- Task goal -
The expected copy holds every entry exactly and none of the pictures.

- Source data -
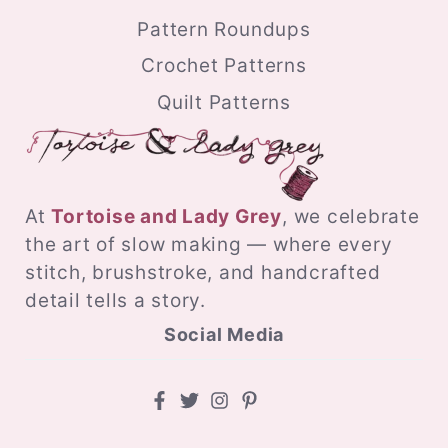
Pattern Roundups
Crochet Patterns
Quilt Patterns
At
Tortoise and Lady Grey
, we celebrate
the art of slow making — where every
stitch, brushstroke, and handcrafted
detail tells a story.
Social Media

- Result of this task -
Pattern Roundups
Crochet Patterns
Quilt Patterns
At
Tortoise and Lady Grey
, we celebrate
the art of slow making — where every
stitch, brushstroke, and handcrafted
detail tells a story.
Social Media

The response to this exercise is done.